Activity: Every entry should be reproduced word for word.

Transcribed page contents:
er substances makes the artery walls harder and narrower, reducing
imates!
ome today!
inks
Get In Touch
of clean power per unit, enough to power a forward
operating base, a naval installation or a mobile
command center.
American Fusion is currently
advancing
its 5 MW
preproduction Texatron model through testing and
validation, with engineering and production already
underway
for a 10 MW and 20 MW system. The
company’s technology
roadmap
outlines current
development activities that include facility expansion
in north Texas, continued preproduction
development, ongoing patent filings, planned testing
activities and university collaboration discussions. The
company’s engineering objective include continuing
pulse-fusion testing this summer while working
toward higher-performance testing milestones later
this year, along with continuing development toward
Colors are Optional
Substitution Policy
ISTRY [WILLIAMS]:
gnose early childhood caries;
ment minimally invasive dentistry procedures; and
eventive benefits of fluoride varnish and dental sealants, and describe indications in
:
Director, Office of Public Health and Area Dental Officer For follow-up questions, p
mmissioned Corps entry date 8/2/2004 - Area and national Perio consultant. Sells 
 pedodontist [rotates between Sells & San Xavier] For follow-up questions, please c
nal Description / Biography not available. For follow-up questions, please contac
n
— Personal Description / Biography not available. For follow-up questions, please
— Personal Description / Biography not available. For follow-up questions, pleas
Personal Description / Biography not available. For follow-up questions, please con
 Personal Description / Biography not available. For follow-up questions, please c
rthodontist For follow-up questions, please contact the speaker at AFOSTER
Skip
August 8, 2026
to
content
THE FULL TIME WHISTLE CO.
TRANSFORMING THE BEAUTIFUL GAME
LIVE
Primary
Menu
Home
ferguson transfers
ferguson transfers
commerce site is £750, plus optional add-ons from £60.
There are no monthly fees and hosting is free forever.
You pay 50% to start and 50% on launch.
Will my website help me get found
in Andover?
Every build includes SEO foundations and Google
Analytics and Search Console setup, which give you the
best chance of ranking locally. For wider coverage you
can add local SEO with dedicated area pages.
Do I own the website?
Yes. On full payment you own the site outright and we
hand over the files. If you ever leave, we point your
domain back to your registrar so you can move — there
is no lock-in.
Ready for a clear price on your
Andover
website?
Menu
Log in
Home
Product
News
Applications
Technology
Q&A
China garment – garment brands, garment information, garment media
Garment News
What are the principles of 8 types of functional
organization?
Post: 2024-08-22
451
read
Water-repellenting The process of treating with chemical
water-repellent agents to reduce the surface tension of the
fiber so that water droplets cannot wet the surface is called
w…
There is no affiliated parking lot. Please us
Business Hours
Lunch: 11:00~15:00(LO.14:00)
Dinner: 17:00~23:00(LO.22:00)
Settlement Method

Your solution:
er substances makes the artery walls harder and narrower, reducing
imates!
ome today!
inks
Get In Touch
of clean power per unit, enough to power a forward
operating base, a naval installation or a mobile
command center.
American Fusion is currently
advancing
its 5 MW
preproduction Texatron model through testing and
validation, with engineering and production already
underway
for a 10 MW and 20 MW system. The
company’s technology
roadmap
outlines current
development activities that include facility expansion
in north Texas, continued preproduction
development, ongoing patent filings, planned testing
activities and university collaboration discussions. The
company’s engineering objective include continuing
pulse-fusion testing this summer while working
toward higher-performance testing milestones later
this year, along with continuing development toward
Colors are Optional
Substitution Policy
ISTRY [WILLIAMS]:
gnose early childhood caries;
ment minimally invasive dentistry procedures; and
eventive benefits of fluoride varnish and dental sealants, and describe indications in
:
Director, Office of Public Health and Area Dental Officer For follow-up questions, p
mmissioned Corps entry date 8/2/2004 - Area and national Perio consultant. Sells 
 pedodontist [rotates between Sells & San Xavier] For follow-up questions, please c
nal Description / Biography not available. For follow-up questions, please contac
n
— Personal Description / Biography not available. For follow-up questions, please
— Personal Description / Biography not available. For follow-up questions, pleas
Personal Description / Biography not available. For follow-up questions, please con
 Personal Description / Biography not available. For follow-up questions, please c
rthodontist For follow-up questions, please contact the speaker at AFOSTER
Skip
August 8, 2026
to
content
THE FULL TIME WHISTLE CO.
TRANSFORMING THE BEAUTIFUL GAME
LIVE
Primary
Menu
Home
ferguson transfers
ferguson transfers
commerce site is £750, plus optional add-ons from £60.
There are no monthly fees and hosting is free forever.
You pay 50% to start and 50% on launch.
Will my website help me get found
in Andover?
Every build includes SEO foundations and Google
Analytics and Search Console setup, which give you the
best chance of ranking locally. For wider coverage you
can add local SEO with dedicated area pages.
Do I own the website?
Yes. On full payment you own the site outright and we
hand over the files. If you ever leave, we point your
domain back to your registrar so you can move — there
is no lock-in.
Ready for a clear price on your
Andover
website?
Menu
Log in
Home
Product
News
Applications
Technology
Q&A
China garment – garment brands, garment information, garment media
Garment News
What are the principles of 8 types of functional
organization?
Post: 2024-08-22
451
read
Water-repellenting The process of treating with chemical
water-repellent agents to reduce the surface tension of the
fiber so that water droplets cannot wet the surface is called
w…
There is no affiliated parking lot. Please us
Business Hours
Lunch: 11:00~15:00(LO.14:00)
Dinner: 17:00~23:00(LO.22:00)
Settlement Method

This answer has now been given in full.